# Confirmation of Results for Edges Only Cube, Face Turn Metric, Reduced by Symmetry

Even though it's only confirmation of some rather ancient results, I would like to report that I have succeeded in replicating Tom Rokicki's 2004 results concerning the edges only cube in the face turn metric reduced by symmetry. My goal was not really to solve that particular problem. Rather, it was to use that problem as a way to prototype some ideas I have had for improving my previous programs that enumerate cube space.

The base speed of my program is that I am now able to enumerate about 1,000,000 positions per second per processor core when not reducing the problem by symmetry, and I am now able to enumerate about 150,000 symmetry representatives per second per processor core when reducing the problem by symmetry.

I use the term "base speed" because my algorithm still runs into problems with an excessive number of duplicate positions when it gets into the tail of a search space, for example when searching out to 12, 13, and 14 moves from Start in face turn metric for the edges only cube.
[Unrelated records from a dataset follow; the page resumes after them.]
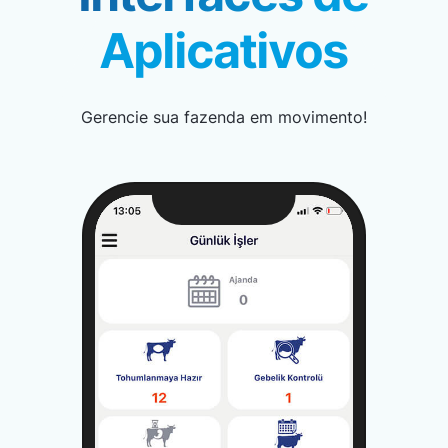
Aplicativos
Gerencie sua fazenda em movimento!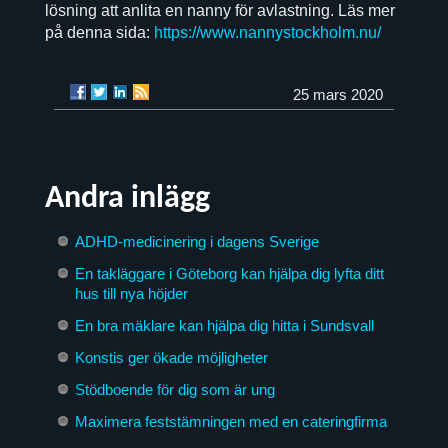
lösning att anlita en nanny för avlastning. Läs mer
på denna sida:
https://www.nannystockholm.nu/
25 mars 2020
Andra inlägg
ADHD-medicinering i dagens Sverige
En takläggare i Göteborg kan hjälpa dig lyfta ditt
hus till nya höjder
En bra mäklare kan hjälpa dig hitta i Sundsvall
Konstis ger ökade möjligheter
Stödboende för dig som är ung
Maximera feststämningen med en cateringfirma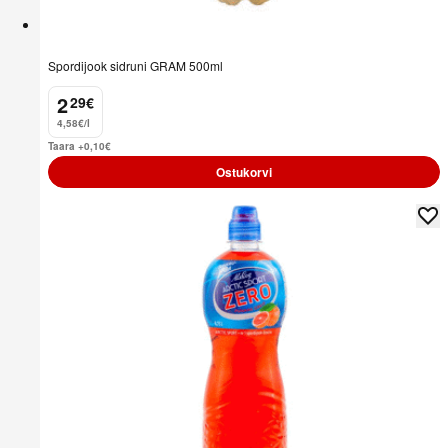
Spordijook sidruni GRAM 500ml
2
29
€
.
4,58€/l
Taara +0,10
€
Ostukorvi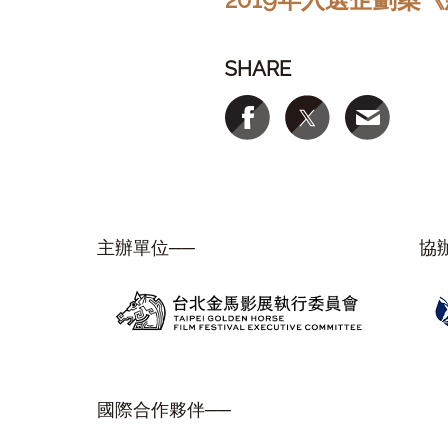
SHARE
主辦單位──
協
國際合作夥伴──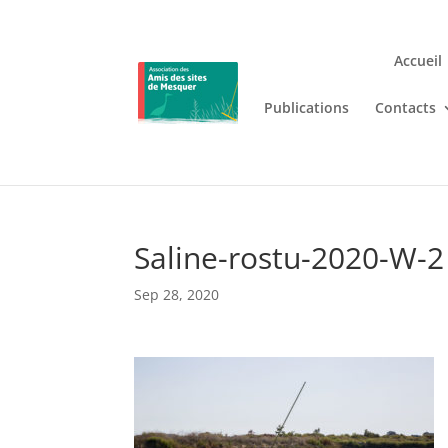
Accueil
Publications
Contacts
Jouez n’importe où et n’i
Lizaro
, où les jeux de casino en
Saline-rostu-2020-W-2
Sep 28, 2020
There are 87,801,812 positions that are 7 moves from Start, there are 555,866 positions that are 5 moves from Start, and there are 304,786,076,626 positions that are 12 moves from Start in the face turn metric for the edges only cube. My program can store out to 7 moves from Start, and to enumerate out to 12 moves from Start it must form the product of all the positions that are 7 moves from Start with all the positions that are 5 moves from Start, for a total of 48,806,042,029,192 products. Therefore, there are about 160 times as many products as there are positions that are 12 moves from Start. That's a lot of wasted time producing products that result in duplicate positions. Many of the ideas I have used to improve my programs involve mitigating that particular problem.

The net of all the improvements is that my program ran for about 2.5 days on my laptop computer. It's a Dell Inspiron N5010 with two dual core processors each running at 2.67 GHz, running 64 bit Windows 7 with 8GB memory. Therefore, my machine has four processor cores, and my program is multithreaded. The net speed of all four threads after dealing with all the duplicate positions was 24,000 symmetry representatives per second per processor core.

I plan to continue for a while with the existing program, running it for the quarter turn metric, adding support for anti-symmetry, etc. But the real goal will be to include include the corners along with the edges to see how far from Start I can enumerate cube space.

I'm very doubtful that I will be able to get anywhere near as far from Start as others already have done with supercomputers and server farms just by using my home computer. But I think it will be fun project anyway. And I probably won't have to deal with the duplicate position problem in the tail of the search space because I won't be able to enumerate the edges plus corners out far enough from Start for tail of the search space to matter.